In the Office of Personnel Management’s (OPM) report, Engaging the Federal Workforce: How to Do It & Prove It, employee engagement is defined as “the employee’s sense of purpose that is evident in their display of dedication, persistence, and effort in their work or overall attachment to their organization and its mission.”
Many government employees perceive engagement to be low in their workplaces. But is that really accurate? Are government employees actually less engaged than our private sector counterparts? Or do we lean into the stereotype and watch the clock, figuring every minute pays the same whether we do a good job or not?
A poll conducted by the CPS HR Institute for Public Sector Employee Engagement showed that only 38% of public-sector employees consider themselves fully engaged at work. This number was 44% in the private sector. That may not seem like a huge difference, but the Institute concluded that the results were statistically significant. Another poll by Gallup found that federal employees are less engaged than the “rest of the U.S. workforce.” According to this poll, 27% of federal government employees were fully engaged at work, whereas 31% of all other workers in the U.S. report feeling fully engaged. Again, the difference doesn’t seem huge, but for both polls, private sector engagement was higher than public sector engagement. It seems we have a problem.

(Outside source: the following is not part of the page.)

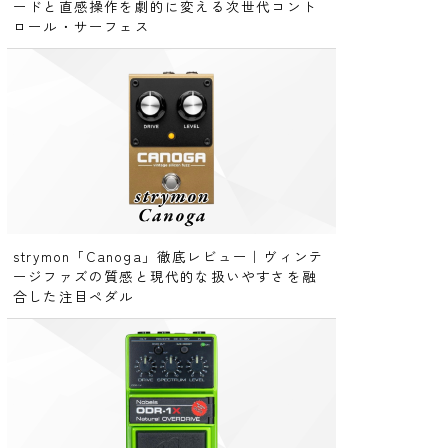
ードと直感操作を劇的に変える次世代コント
ロール・サーフェス
strymon「Canoga」徹底レビュー｜ヴィンテ
ージファズの質感と現代的な扱いやすさを融
合した注目ペダル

Why does the public sector lag behind the private sector? Certainly, in government, agency mission should be an advantage to employee engagement. In theory, the mission in the public sector is something that brings value to people, rather than a profit-driven motive. Yes, the pay may not be as high as in the private sector, but the benefits are often better. So why are government employees harder to engage than other sectors?
Robert Lavigna sheds some light on this in his article, Why Government Workers Are Harder to Motivate. He lists seven key factors at work here:
Prevailing negative attitudes about government and government employees
It seems everyone has something negative to say about public sector employees. Be part of the solution, not part of the problem.
Frequent and abrupt changes in leadership
It’s frustrating when the direction of your agency changes with each election, often bringing new elected or appointed managers with it.
The goals of government agencies are often long-term and are difficult to translate into objectively measurable units. As a result, employees can’t easily feel the progress they’re making.
An older workforce
An aging workforce has the advantage of experience and perspective. On the other hand, they can also be resistant to change and unmotivated to learn new skills and techniques.
Strong civil-service rules and employee protections
In government, it’s notoriously difficult to remove a poor performer. Unfortunately, this has serious ramifications for morale when some employees “are seen as getting away with not pulling their weight.”
Constraints on the use of financial incentives
Pay raises, bonuses, and stock options as performance incentives are generally not in play in government. This means that managers must rely on the nature of the mission, the potential impact of the project, and employee recognition to motivate people.
Public visibility of government
In a world where everything you do is one FOIA request away from being on display, it’s easy for employees to become risk-averse. They may also be less likely to voice their opinions or take initiative, knowing that their name will be on it if the project fails.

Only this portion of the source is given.